Records from a data collection
= = = = =

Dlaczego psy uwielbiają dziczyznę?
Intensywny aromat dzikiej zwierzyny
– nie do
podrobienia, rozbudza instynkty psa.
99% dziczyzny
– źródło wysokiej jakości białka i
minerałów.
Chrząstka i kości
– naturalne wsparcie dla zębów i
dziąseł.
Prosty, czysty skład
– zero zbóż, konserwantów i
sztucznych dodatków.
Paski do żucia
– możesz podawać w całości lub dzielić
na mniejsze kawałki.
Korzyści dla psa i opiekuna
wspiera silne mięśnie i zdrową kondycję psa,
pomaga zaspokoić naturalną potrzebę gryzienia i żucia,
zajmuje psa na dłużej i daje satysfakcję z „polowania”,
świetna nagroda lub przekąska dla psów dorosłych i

= = = = =

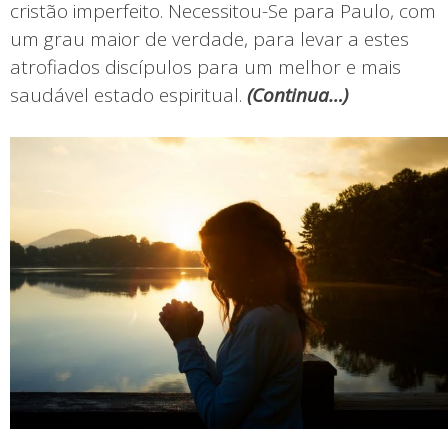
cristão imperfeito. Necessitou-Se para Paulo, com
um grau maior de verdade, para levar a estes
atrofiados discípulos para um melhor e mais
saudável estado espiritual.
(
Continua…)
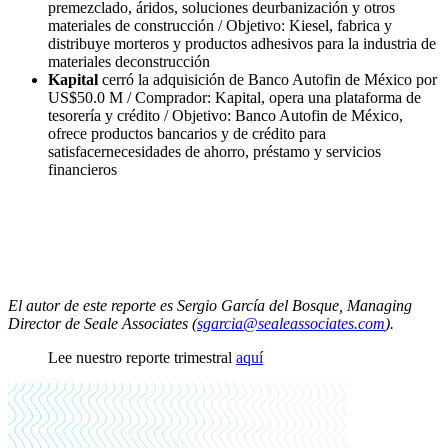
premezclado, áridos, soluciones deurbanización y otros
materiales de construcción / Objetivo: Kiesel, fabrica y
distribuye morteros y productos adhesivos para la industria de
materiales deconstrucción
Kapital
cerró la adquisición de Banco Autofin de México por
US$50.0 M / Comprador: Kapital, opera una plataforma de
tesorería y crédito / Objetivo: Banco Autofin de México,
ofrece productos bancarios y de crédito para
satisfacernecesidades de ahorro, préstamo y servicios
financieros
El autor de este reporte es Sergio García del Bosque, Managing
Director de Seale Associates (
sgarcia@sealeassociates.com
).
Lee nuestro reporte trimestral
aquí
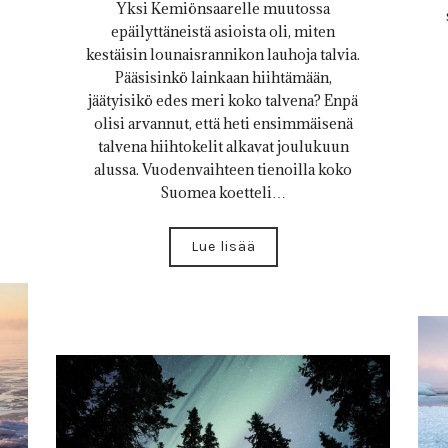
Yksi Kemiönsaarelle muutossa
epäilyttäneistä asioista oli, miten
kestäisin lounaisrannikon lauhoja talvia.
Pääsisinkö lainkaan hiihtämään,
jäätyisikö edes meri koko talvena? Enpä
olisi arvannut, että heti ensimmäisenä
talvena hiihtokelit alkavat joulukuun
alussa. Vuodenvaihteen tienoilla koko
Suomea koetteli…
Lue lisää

= = = = =

### EXERCISE:
The records are given above. Copy each line in them that holds "żucia".

### RESPONSE FOR THIS EXERCISE:
Paski do żucia
pomaga zaspokoić naturalną potrzebę gryzienia i żucia,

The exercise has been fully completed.